Airport station on Line 11 has direct link to the Ground Transport Center of the current terminal, with eastbound service from the airport via Bao'an and Nanshan to Futian station, connecting with Futian railway station High Speed Rail services, and westbound service via Fuyong, Shajing and Songgang to Bitou.

There are also shuttle services connecting with Line 1 of the Shenzhen Metro. Non-stopping service M416 runs between Hourui Station and the new terminal.

Airport North Station on Line 11 is also built, under the site of future new Terminal project - "Terminal 4". However, Airport North Station is inaccessible to or from any of the airport facilities.

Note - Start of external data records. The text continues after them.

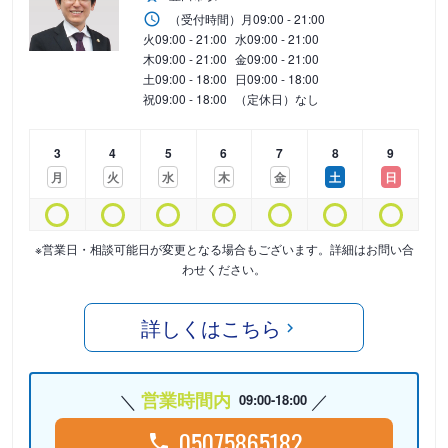
（受付時間）
月
09:00 - 21:00
火
09:00 - 21:00
水
09:00 - 21:00
木
09:00 - 21:00
金
09:00 - 21:00
土
09:00 - 18:00
日
09:00 - 18:00
祝
09:00 - 18:00
（定休日）なし
3
4
5
6
7
8
9
月
火
水
木
金
土
日
※営業日・相談可能日が変更となる場合もございます。詳細はお問い合
わせください。
詳しくはこちら
営業時間内
09:00-18:00
05075865182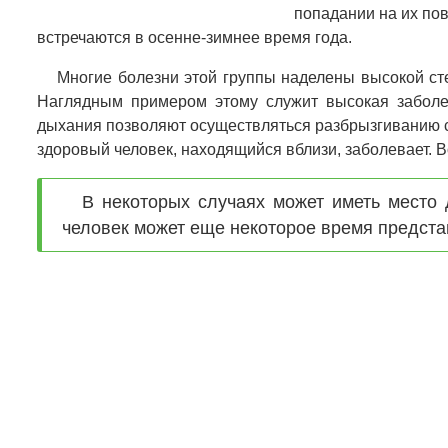
попадании на их по
встречаются в осенне-зимнее время года.
Многие болезни этой группы наделены высокой ст
Наглядным примером этому служит высокая заболев
дыхания позволяют осуществляться разбрызгиванию сл
здоровый человек, находящийся вблизи, заболевает. В
В некоторых случаях может иметь место 
человек может еще некоторое время предста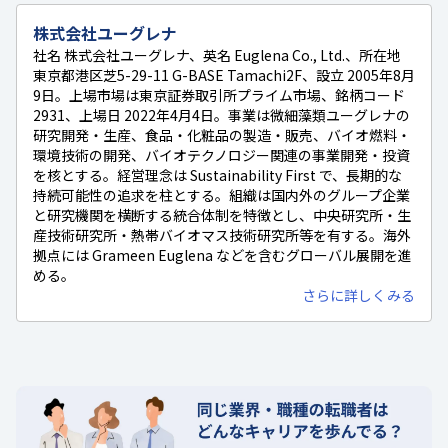
株式会社ユーグレナ
社名 株式会社ユーグレナ、英名 Euglena Co., Ltd.、所在地
東京都港区芝5-29-11 G-BASE Tamachi2F、設立 2005年8月
9日。上場市場は東京証券取引所プライム市場、銘柄コード
2931、上場日 2022年4月4日。事業は微細藻類ユーグレナの
研究開発・生産、食品・化粧品の製造・販売、バイオ燃料・
環境技術の開発、バイオテクノロジー関連の事業開発・投資
を核とする。経営理念は Sustainability First で、長期的な
持続可能性の追求を柱とする。組織は国内外のグループ企業
と研究機関を横断する統合体制を特徴とし、中央研究所・生
産技術研究所・熱帯バイオマス技術研究所等を有する。海外
拠点には Grameen Euglena などを含むグローバル展開を進
める。
さらに詳しくみる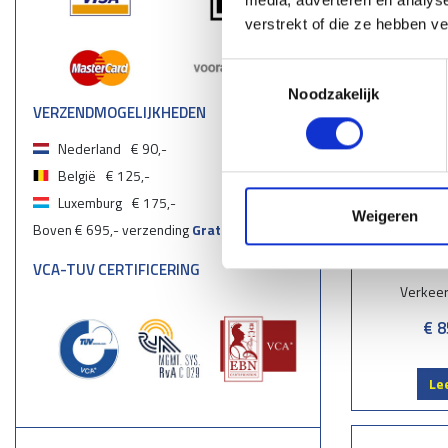
Le
verstrekt of die ze hebben v
Toestemmingsselectie
Noodzakelijk
VERZENDMOGELIJKHEDEN
Nederland
€ 90,-
België
€ 125,-
Luxemburg
€ 175,-
Weigeren
Boven € 695,- verzending
Gratis
VCA-TUV CERTIFICERING
Verkee
€ 8
Le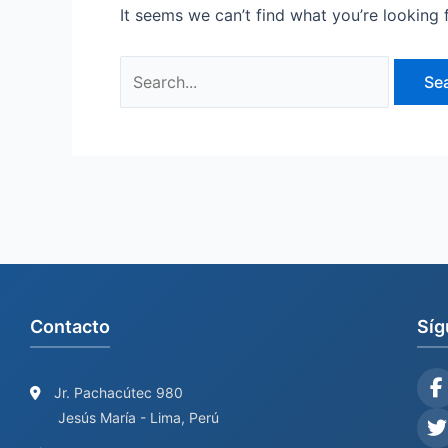
It seems we can’t find what you’re looking 
Contacto
Síg
Jr. Pachacútec 980
Jesús María - Lima, Perú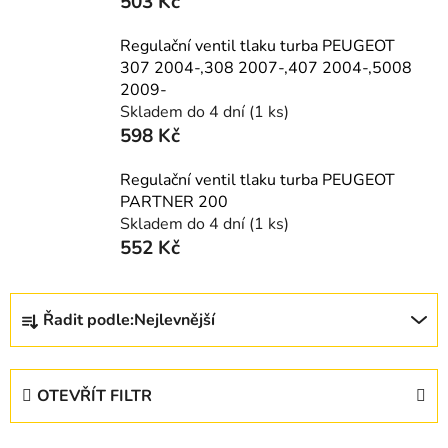
503 Kč
Regulační ventil tlaku turba PEUGEOT
307 2004-,308 2007-,407 2004-,5008
2009-
Skladem do 4 dní
(1 ks)
598 Kč
Regulační ventil tlaku turba PEUGEOT
PARTNER 200
Skladem do 4 dní
(1 ks)
552 Kč
Ř
Řadit podle:
Nejlevnější
a
z
e
OTEVŘÍT FILTR
n
í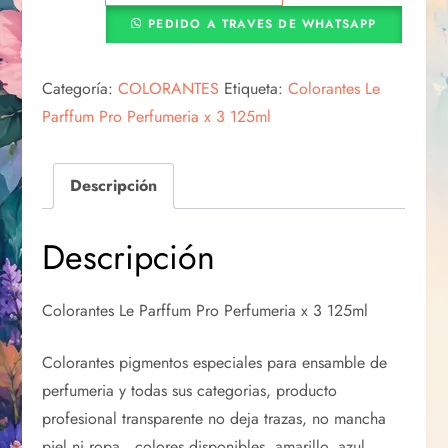
PEDIDO A TRAVES DE WHATSAPP
Categoría:
COLORANTES
Etiqueta:
Colorantes Le
Parffum Pro Perfumeria x 3 125ml
Descripción
Descripción
Colorantes Le Parffum Pro Perfumeria x 3 125ml
Colorantes pigmentos especiales para ensamble de
perfumeria y todas sus categorias, producto
profesional transparente no deja trazas, no mancha
piel ni ropa. colores disponibles, amarillo, azul,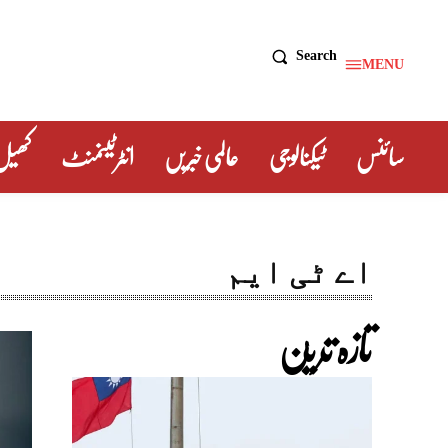
Search
MENU
سائنس
ٹیکنالوجی
عالمی خبریں
انٹرٹینمنٹ
کھیل
اے ٹی ایم
تازہ ترین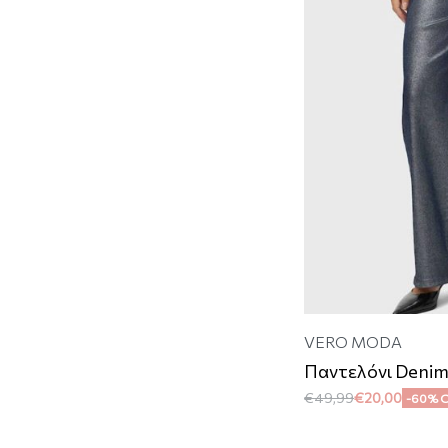
VERO MODA
Παντελόνι Denim
€
49,99
€
20,00
-60% 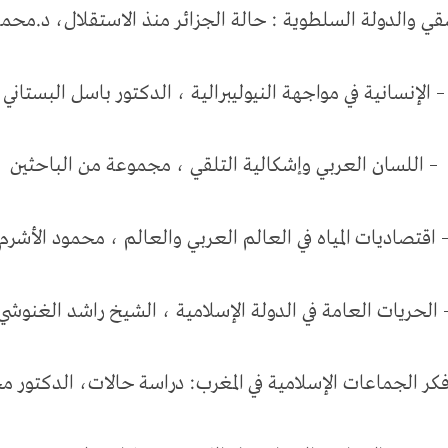
قي والدولة السلطوية : حالة الجزائر منذ الاستقلال، د.محم
– الإنسانية في مواجهة النيوليبرالية ، الدكتور باسل البستاني
– اللسان العربي وإشكالية التلقي ، مجموعة من الباحثين
 اقتصاديات المياه في العالم العربي والعالم ، محمود الأشرم
 الحريات العامة في الدولة الإسلامية ، الشيخ راشد الغنوشي
 فكر الجماعات الإسلامية في المغرب: دراسة حالات، الدكتور 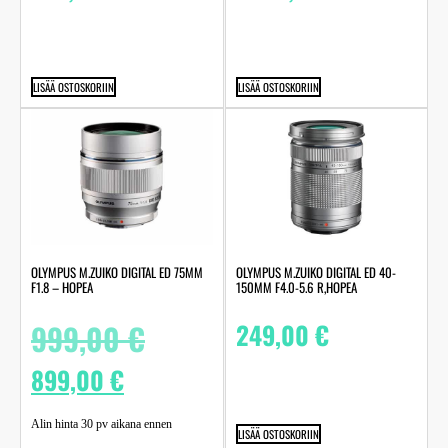
LISÄÄ OSTOSKORIIN
LISÄÄ OSTOSKORIIN
OLYMPUS M.ZUIKO DIGITAL ED 75MM
OLYMPUS M.ZUIKO DIGITAL ED 40-
F1.8 – HOPEA
150MM F4.0-5.6 R,HOPEA
999,00
€
249,00
€
899,00
€
Alin hinta 30 pv aikana ennen
LISÄÄ OSTOSKORIIN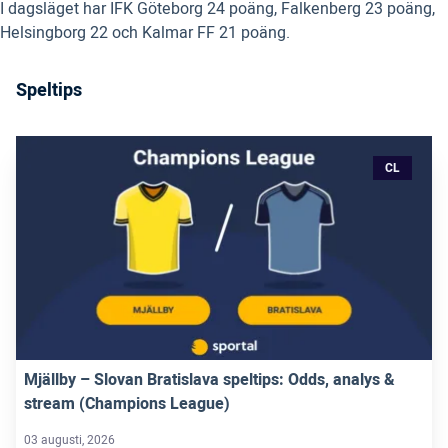
I dagsläget har IFK Göteborg 24 poäng, Falkenberg 23 poäng,
Helsingborg 22 och Kalmar FF 21 poäng.
Speltips
CL
Mjällby – Slovan Bratislava speltips: Odds, analys &
stream (Champions League)
03 augusti, 2026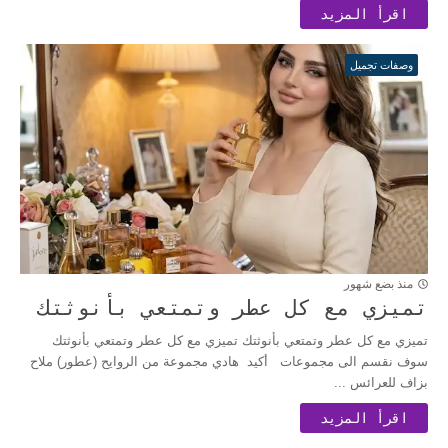
اقرأ المزيد
وصفات تجميل
منذ بضع شهور
تميزي مع كل عطر وتمتعي بأنوثتك
تميزي مع كل عطر وتمتعي بأنوثتك تميزي مع كل عطر وتمتعي بأنوثتك
سوف نقسم الى مجموعات أكيد هادي مجموعة من الروايح (عطور) ملاح
بزاف للعرائس ...
اقرأ المزيد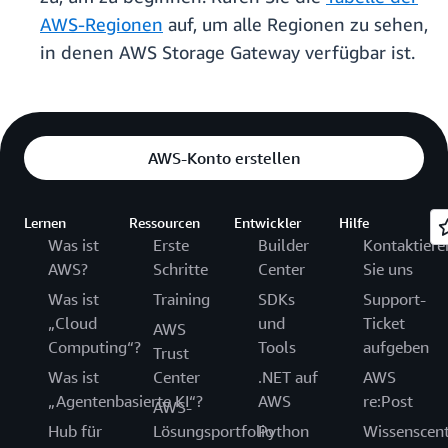
AWS-Regionen
auf, um alle Regionen zu sehen,
in denen AWS Storage Gateway verfügbar ist.
AWS-Konto erstellen
Lernen
Ressourcen
Entwickler
Hilfe
Was ist
Erste
Builder
Kontaktiere
AWS?
Schritte
Center
Sie uns
Was ist
Training
SDKs
Support-
„Cloud
und
Ticket
AWS
Computing“?
Tools
aufgeben
Trust
Was ist
Center
.NET auf
AWS
„Agentenbasierte KI“?
AWS
re:Post
AWS-
Hub für
Lösungsportfolio
Python
Wissenscen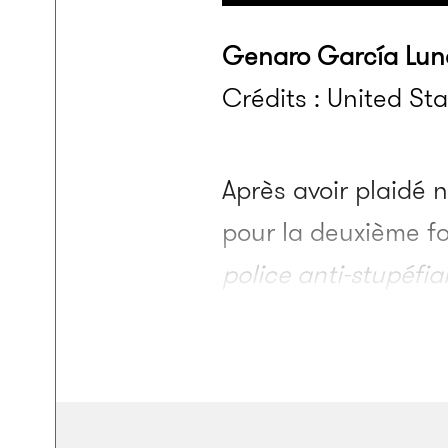
Genaro García Luna
Crédits : United St
Après avoir plaidé 
pour la deuxième fo
police anti-stupéfi
Burnett, qui a enquê
avoir reçu des milli
plus riches du pays
elle n’en constitu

Line 20 (Shenzhen International Exhibition Center Conveyance Project) links Airport North Station on Line 11 with services to Chongqing Road, International Exhibition Center South, International Exhibition Center North and International Conference Center stations. Line 20 opened in December 2021.

Guangzhou–Shenzhen intercity railway currently serves Shenzhen Airport Station and Shenzhen Airport North Station. In the future, Shenzhen–Maoming High-Speed Railway and Hong Kong–Shenzhen Western Express Railway are planned to stop here.

===Ferry===
Fast ferries are available to Outer Harbour Ferry Terminal and Taipa Ferry Terminal in Macau plus to the Skypier Ferry Terminal at Hong Kong International Airport via the nearby Fuyong Pier. Free shuttle buses connect the pier and the airport.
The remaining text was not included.